Good nutrition is essential to ensure the well-being of the mother and optimal growth of the baby during the entire pregnancy. You might be thinking should you be eating for two since you are pregnant now. The truth is your body has increased nutritional needs during pregnancy and you do require extra macronutrients (carbohydrate, protein and fat) and micronutrients (vitamins and minerals) to support the growth of your body. However, you do not need to double up your food portion. Overeating and high simple sugar intake will lead to excessive weight gain during pregnancy and therefore increasing your risk of developing gestational diabetes, pregnancy-induced hypertension and birth complications which require unplanned C-section.
How much weight should you gain? It depends on your pre-pregnancy weight and BMI. Here are the general guidelines for healthy pregnancy weight gain. The usual weight gain during first trimester is between 0.5-2kg and it increases at a rate of 0.5-0.9kg per week for second and third trimester. There is no one size fits all approach when it comes to pregnancy weight gain, talk to your doctor if you are unsure.
According to Singapore Recommended Dietary Allowance (RDA), a pregnant woman needs additional 370kcal during second trimester and additional 480kcal during third trimester. This also means that there is no increased energy requirement during first trimester.
What about your protein need? You require extra 9g protein during pregnancy. You can add on a glass of milk (8g protein) or 2 tablespoons of Baby Nutmond Butter (6.2g protein) or an egg (6g protein) to give you the additional protein needed. Baby Nutmond Butter has less than 4.9g of sugar per 100g as it does not contain added sugar and salt. The natural sweetness comes from Medjool dates. It is also suitable for pregnant woman who is diagnosed with gestational diabetes.
Below nutrients have been proven to be crucial in ensuring good pregnancy outcomes:
- Folic acid/Folate (600mg/day)
Folic acid is a B vitamin that helps to prevent neural tube defects (malformation of the brain and spinal cord) in fetus and anemia in pregnant woman. Food sources high in folate include dark leafy vegetables, citrus fruit and juices, lentils, and fortified foods.
- Iron (27mg/day)
Iron aids in the formation of red blood cells and prevention of anemia in pregnant woman. Red meat, chicken, egg, fortified cereals, green vegetables, legumes and nuts are rich sources of iron.
- Calcium (1000mg/day)
Calcium is important for building baby’s strong bones and teeth. Dairy products like milk, cheese yogurt; green leafy vegetables such as spinach, kale, broccoli; nuts, tofu as well as fish with edible bones like ikan bilis and sardine are high in calcium.
- Vitamin D (10mcg/day)
Vitamin D is essential to help build your baby’s bones and teeth as it enhances calcium absorption. Foods that are high in Vitamin D include fatty fish, fish liver oil, Vitamin D fortified milk, cheese, egg yolk and beef liver.
- Omega 3 (650mg/day)
Omega 3 is one of the essential fatty acids that is crucial for brain and eye development. Foods high in Omega 3 are fatty fish like salmon, tuna, mackerel and herring; nuts and seeds like flaxseeds and walnuts. Baby Nutmond Butter is a good source of Omega 3 as it is specially created using a blend of walnuts and almonds together with flaxseeds.

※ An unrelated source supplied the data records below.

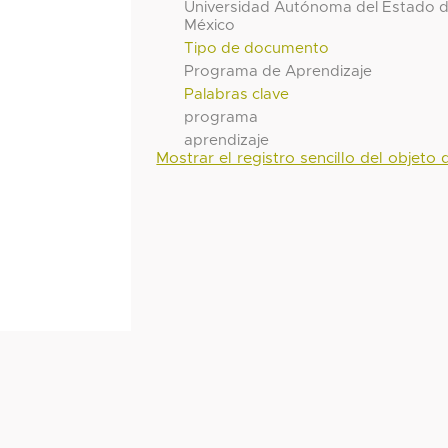
Universidad Autónoma del Estado 
México
Tipo de documento
Programa de Aprendizaje
Palabras clave
programa
aprendizaje
Mostrar el registro sencillo del objeto d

How do you ensure that you are getting all the nutrients needed by your body? When planning what to eat, you are recommended to include the right number of servings from the four food groups to get the nutrients you need as per below table.
During pregnancy, you may encounter constipation. This is a common side effect of iron supplement that your doctor recommends you to consume. Baby Nutmond Butter is also high in fiber which helps with the bowel movement. Do remember to drink plenty of fluids when you go on a high fiber diet to relieve constipation as too much fiber without adequate fluids may exaggerate the problem.